PLTS Terapung Cirata Jadi Tonggak Akselerasi Pengembangan Energi Surya

Nadya Zahira
9 November 2023, 10:31
Perahu melintas di samping proyek Pembangkit Listrik Tenaga Surya (PLTS) terapung di Waduk Cirata, Kabupaten Cianjur, Jawa Barat, Selasa (12/9/2023). PLTS terapung di Waduk Cirata dengan kapasitas 192 megawatt peak (MWp) yang terbentang di area seluas 200
ANTARA FOTO/Raisan Al Farisi/hp.
Perahu melintas di samping proyek Pembangkit Listrik Tenaga Surya (PLTS) terapung di Waduk Cirata, Kabupaten Cianjur, Jawa Barat, Selasa (12/9/2023). PLTS terapung di Waduk Cirata dengan kapasitas 192 megawatt peak (MWp) yang terbentang di area seluas 200 hektare serta terdiri lebih dari 340 ribu solar panel dan mampu memproduksi 245 juta kWh bersih per tahun tersebut rencananya akan diresmikan pada 2023 mendatang oleh Presiden Joko Widodo.

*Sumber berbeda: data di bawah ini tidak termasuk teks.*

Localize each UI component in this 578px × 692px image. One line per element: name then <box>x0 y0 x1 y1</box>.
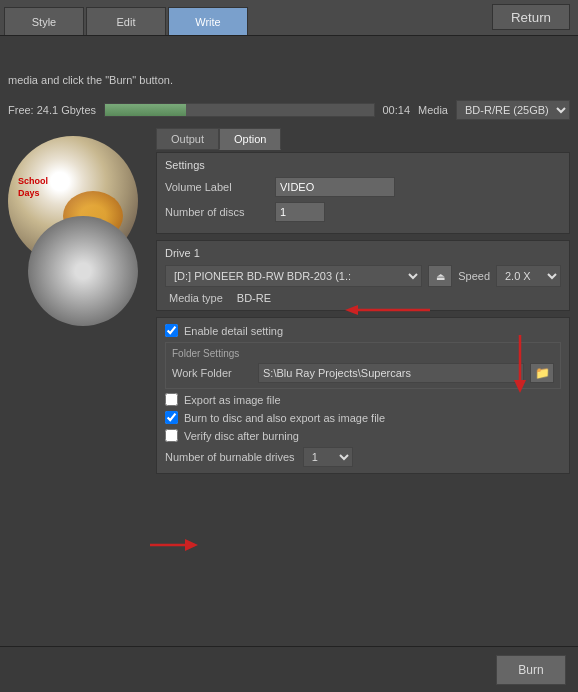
verify-checkbox[interactable] <box>165 429 178 442</box>
media-type-label: Media type <box>169 292 223 304</box>
drive-select[interactable]: [D:] PIONEER BD-RW BDR-203 (1.: <box>165 265 422 287</box>
burnable-label: Number of burnable drives <box>165 451 295 463</box>
work-folder-input[interactable] <box>258 363 524 383</box>
verify-row: Verify disc after burning <box>165 429 561 442</box>
page-wrapper: Style Edit Write Return media and click … <box>0 0 578 692</box>
volume-label-label: Volume Label <box>165 181 275 193</box>
return-button[interactable]: Return <box>492 4 570 30</box>
burn-export-row: Burn to disc and also export as image fi… <box>165 411 561 424</box>
drive-section: Drive 1 [D:] PIONEER BD-RW BDR-203 (1.: … <box>156 240 570 311</box>
enable-detail-checkbox[interactable] <box>165 324 178 337</box>
burn-export-label: Burn to disc and also export as image fi… <box>184 412 385 424</box>
num-discs-row: Number of discs <box>165 202 561 222</box>
burn-export-checkbox[interactable] <box>165 411 178 424</box>
free-label: Free: 24.1 Gbytes <box>8 104 96 116</box>
work-folder-label: Work Folder <box>172 367 252 379</box>
volume-label-input[interactable] <box>275 177 395 197</box>
main-content: SchoolDays Output Option Settings Volume <box>0 124 578 644</box>
detail-section: Enable detail setting Folder Settings Wo… <box>156 317 570 474</box>
progress-bar <box>104 103 374 117</box>
media-type-row: Media type BD-RE <box>165 292 561 304</box>
speed-label: Speed <box>458 270 490 282</box>
speed-select[interactable]: 2.0 X <box>496 265 561 287</box>
disc-area: SchoolDays <box>8 136 148 356</box>
folder-settings-title: Folder Settings <box>172 348 554 359</box>
burnable-row: Number of burnable drives 1 <box>165 447 561 467</box>
folder-browse-button[interactable]: 📁 <box>530 363 554 383</box>
enable-detail-label: Enable detail setting <box>184 325 283 337</box>
enable-detail-row: Enable detail setting <box>165 324 561 337</box>
drive-row: [D:] PIONEER BD-RW BDR-203 (1.: ⏏ Speed … <box>165 265 561 287</box>
settings-title: Settings <box>165 159 561 171</box>
folder-settings-group: Folder Settings Work Folder 📁 <box>165 342 561 389</box>
drive-title: Drive 1 <box>165 247 561 259</box>
top-tabs: Style Edit Write Return <box>0 0 578 36</box>
instruction-text: media and click the "Burn" button. <box>8 74 173 86</box>
num-discs-label: Number of discs <box>165 206 275 218</box>
right-panel: Output Option Settings Volume Label Numb… <box>156 128 570 640</box>
instruction-area: media and click the "Burn" button. <box>0 36 578 96</box>
export-image-label: Export as image file <box>184 394 281 406</box>
export-image-row: Export as image file <box>165 393 561 406</box>
free-bar-area: Free: 24.1 Gbytes 00:14 Media BD-R/RE (2… <box>0 96 578 124</box>
export-image-checkbox[interactable] <box>165 393 178 406</box>
tab-output[interactable]: Output <box>156 128 219 150</box>
tab-style[interactable]: Style <box>4 7 84 35</box>
media-label: Media <box>418 104 448 116</box>
disc-label: SchoolDays <box>18 176 48 199</box>
media-type-value: BD-RE <box>237 292 271 304</box>
work-folder-row: Work Folder 📁 <box>172 363 554 383</box>
tab-edit[interactable]: Edit <box>86 7 166 35</box>
tab-option[interactable]: Option <box>219 128 281 150</box>
verify-label: Verify disc after burning <box>184 430 299 442</box>
burn-button[interactable]: Burn <box>496 655 566 685</box>
progress-bar-fill <box>105 104 186 116</box>
bottom-bar: Burn <box>0 646 578 692</box>
disc-bottom <box>28 216 138 326</box>
inner-tabs: Output Option <box>156 128 570 150</box>
tab-write[interactable]: Write <box>168 7 248 35</box>
time-label: 00:14 <box>383 104 411 116</box>
eject-button[interactable]: ⏏ <box>428 265 452 287</box>
burnable-select[interactable]: 1 <box>303 447 353 467</box>
volume-label-row: Volume Label <box>165 177 561 197</box>
settings-panel: Settings Volume Label Number of discs <box>156 152 570 234</box>
num-discs-input[interactable] <box>275 202 325 222</box>
media-select[interactable]: BD-R/RE (25GB) <box>456 100 570 120</box>
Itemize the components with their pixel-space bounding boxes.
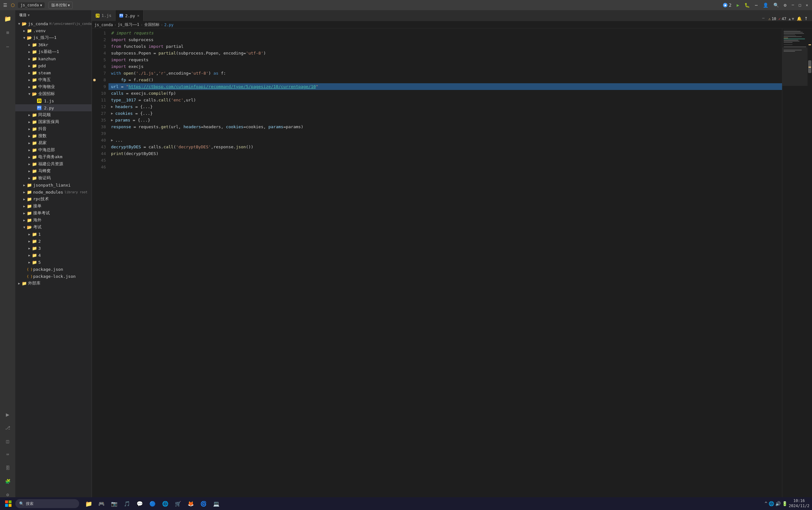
tree-k1[interactable]: ▶ 📁 1: [15, 231, 92, 238]
editor-more-button[interactable]: ⋯: [761, 15, 766, 21]
taskbar-search[interactable]: 🔍 搜索: [15, 499, 79, 508]
minimap-slider[interactable]: [782, 48, 808, 86]
tree-k3[interactable]: ▶ 📁 3: [15, 245, 92, 252]
code-line-10[interactable]: calls = execjs.compile(fp): [109, 90, 782, 97]
search-files-button[interactable]: ⊞: [1, 26, 14, 39]
tray-battery[interactable]: 🔋: [782, 501, 787, 506]
tree-haiwai[interactable]: ▶ 📁 海外: [15, 216, 92, 223]
taskbar-icon-app7[interactable]: 🦊: [185, 498, 197, 509]
tab-2py-close[interactable]: ✕: [137, 13, 139, 18]
search-button[interactable]: 🔍: [772, 2, 780, 8]
collapse-arrow-12[interactable]: ▶: [111, 103, 115, 110]
taskbar-icon-app2[interactable]: 📷: [109, 498, 120, 509]
database-button[interactable]: 🗄: [1, 461, 14, 474]
taskbar-icon-app8[interactable]: 💻: [210, 498, 222, 509]
layers-button[interactable]: ◫: [1, 435, 14, 448]
taskbar-clock[interactable]: 10:16 2024/11/2: [789, 499, 809, 508]
tray-network[interactable]: 🌐: [768, 501, 774, 506]
code-line-9[interactable]: url = "https://ctbpsp.com/cutominfoapi/r…: [109, 83, 782, 90]
tree-k5[interactable]: ▶ 📁 5: [15, 259, 92, 266]
terminal-button[interactable]: ⌨: [1, 448, 14, 461]
taskbar-icon-chrome[interactable]: 🌐: [160, 498, 171, 509]
code-line-46[interactable]: [109, 163, 782, 170]
tree-douyin[interactable]: ▶ 📁 抖音: [15, 125, 92, 132]
tree-k2[interactable]: ▶ 📁 2: [15, 238, 92, 245]
code-line-43[interactable]: decryptByDES = calls.call('decryptByDES'…: [109, 144, 782, 150]
close-button[interactable]: ✕: [804, 3, 809, 8]
collapse-arrow-35[interactable]: ▶: [111, 117, 115, 123]
vcs-button[interactable]: 版本控制 ▼: [49, 2, 73, 9]
tree-dianzi[interactable]: ▶ 📁 电子商务akm: [15, 153, 92, 160]
tree-package-json[interactable]: ▶ { } package.json: [15, 266, 92, 273]
tree-k4[interactable]: ▶ 📁 4: [15, 252, 92, 259]
taskbar-icon-app1[interactable]: 🎮: [96, 498, 107, 509]
breadcrumb-path2[interactable]: 全国招标: [144, 22, 160, 27]
notifications-button[interactable]: 🔔: [797, 16, 803, 21]
code-line-39[interactable]: [109, 130, 782, 137]
code-line-2[interactable]: import subprocess: [109, 36, 782, 43]
tree-fujian[interactable]: ▶ 📁 福建公共资源: [15, 160, 92, 168]
tray-volume[interactable]: 🔊: [775, 501, 781, 506]
code-line-11[interactable]: type__1017 = calls.call('enc',url): [109, 97, 782, 103]
tree-pdd[interactable]: ▶ 📁 pdd: [15, 62, 92, 69]
tree-steam[interactable]: ▶ 📁 steam: [15, 69, 92, 76]
run-indicator[interactable]: ● 2: [722, 2, 732, 8]
code-line-35[interactable]: ▶ params = {...}: [109, 117, 782, 123]
code-line-1[interactable]: # import requests: [109, 30, 782, 36]
code-line-12[interactable]: ▶ headers = {...}: [109, 103, 782, 110]
tab-2py[interactable]: PY 2.py ✕: [116, 10, 144, 21]
tree-quanguo[interactable]: ▼ 📂 全国招标: [15, 90, 92, 97]
tree-yanzhengma[interactable]: ▶ 📁 验证码: [15, 175, 92, 181]
maximize-button[interactable]: □: [797, 3, 803, 8]
code-line-7[interactable]: with open('./1.js','r',encoding='utf-8')…: [109, 70, 782, 77]
code-line-38[interactable]: response = requests.get(url, headers=hea…: [109, 123, 782, 130]
tree-jsonpath[interactable]: ▶ 📁 jsonpath_lianxi: [15, 181, 92, 188]
taskbar-icon-app5[interactable]: 🔵: [147, 498, 158, 509]
collapse-arrow-27[interactable]: ▶: [111, 110, 115, 117]
tree-kaoshi[interactable]: ▼ 📂 考试: [15, 223, 92, 231]
tree-1js[interactable]: ▶ JS 1.js: [15, 97, 92, 104]
tree-package-lock-json[interactable]: ▶ { } package-lock.json: [15, 273, 92, 280]
tree-kanzhun[interactable]: ▶ 📁 kanzhun: [15, 55, 92, 62]
minimize-button[interactable]: ─: [790, 3, 795, 8]
tree-jiedan[interactable]: ▶ 📁 接单: [15, 203, 92, 210]
breadcrumb-root[interactable]: js_conda: [94, 23, 113, 27]
tree-jiedan-kaoshi[interactable]: ▶ 📁 接单考试: [15, 210, 92, 216]
code-line-40[interactable]: ▶ ...: [109, 137, 782, 144]
sidebar-dropdown-icon[interactable]: ▼: [28, 13, 30, 17]
tree-js-practice[interactable]: ▼ 📂 js_练习——1: [15, 34, 92, 41]
tree-js-basic[interactable]: ▶ 📁 js基础——1: [15, 48, 92, 55]
tree-yijia[interactable]: ▶ 📁 易家: [15, 139, 92, 146]
tree-zhonghaiwuye[interactable]: ▶ 📁 中海物业: [15, 83, 92, 90]
project-selector[interactable]: js_conda ▼: [18, 2, 45, 8]
tree-node-modules[interactable]: ▶ 📁 node_modules library root: [15, 188, 92, 196]
explorer-button[interactable]: 📁: [1, 12, 14, 25]
tree-zhonghai5[interactable]: ▶ 📁 中海五: [15, 76, 92, 83]
more-options-button[interactable]: ⋯: [754, 2, 759, 8]
git-button[interactable]: ⎇: [1, 421, 14, 434]
debug-button[interactable]: 🐛: [743, 2, 751, 8]
profile-button[interactable]: 👤: [762, 2, 770, 8]
tree-tonghuashun[interactable]: ▶ 📁 同花顺: [15, 111, 92, 118]
tree-venv[interactable]: ▶ 📁 .venv: [15, 27, 92, 34]
tree-guojia[interactable]: ▶ 📁 国家医保局: [15, 118, 92, 125]
code-content[interactable]: # import requestsimport subprocessfrom f…: [109, 28, 782, 503]
start-button[interactable]: [3, 498, 14, 509]
code-line-6[interactable]: import execjs: [109, 63, 782, 70]
settings-button[interactable]: ⚙: [783, 2, 788, 8]
code-line-45[interactable]: [109, 157, 782, 163]
extensions-button[interactable]: ⋯: [1, 40, 14, 53]
taskbar-icon-edge[interactable]: 🌀: [198, 498, 209, 509]
code-line-3[interactable]: from functools import partial: [109, 43, 782, 50]
tree-mafengwo[interactable]: ▶ 📁 马蜂窝: [15, 168, 92, 175]
code-line-44[interactable]: print(decryptByDES): [109, 150, 782, 157]
code-line-27[interactable]: ▶ cookies = {...}: [109, 110, 782, 117]
taskbar-icon-app4[interactable]: 💬: [134, 498, 145, 509]
tree-2py[interactable]: ▶ PY 2.py: [15, 104, 92, 111]
app-menu-icon[interactable]: ☰: [3, 3, 8, 8]
tab-1js[interactable]: JS 1.js: [92, 10, 116, 21]
code-line-4[interactable]: subprocess.Popen = partial(subprocess.Po…: [109, 50, 782, 56]
tree-waibuma[interactable]: ▶ 📁 外部库: [15, 280, 92, 287]
tray-chevron[interactable]: ^: [765, 501, 767, 506]
tree-soushu[interactable]: ▶ 📁 搜数: [15, 132, 92, 139]
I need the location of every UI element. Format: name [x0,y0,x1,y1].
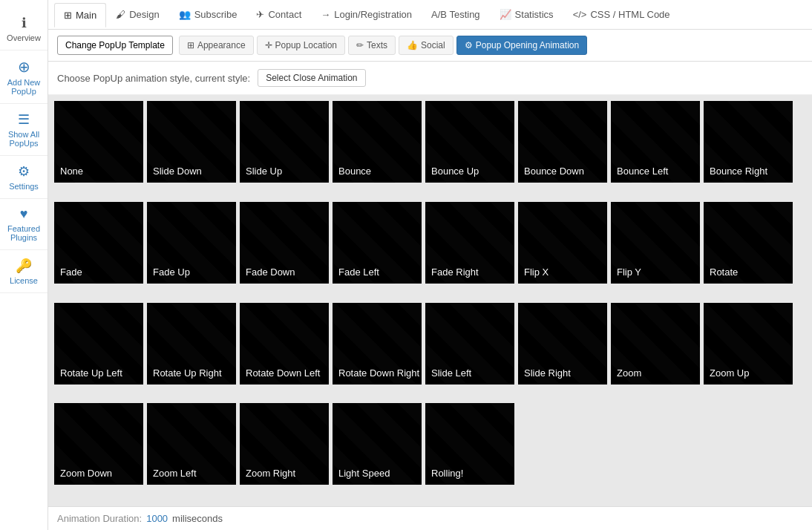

Pembangkit Listrik Tenaga Surya (PLTS) terapung Cirata yang berlokasi di Waduk Cirata, Jawa Barat telah diresmikan oleh Presiden Joko Widodo (Jokowi) pada Kamis (9/11). Direktur Eksekutif Institute for Essential Services Reform (IESR) menilai, pengoperasian PLTS terapung Cirata menjadi tonggak akselerasi pengembangan PLTS berskala besar di Indonesia yang praktis mati suri sejak 2020. 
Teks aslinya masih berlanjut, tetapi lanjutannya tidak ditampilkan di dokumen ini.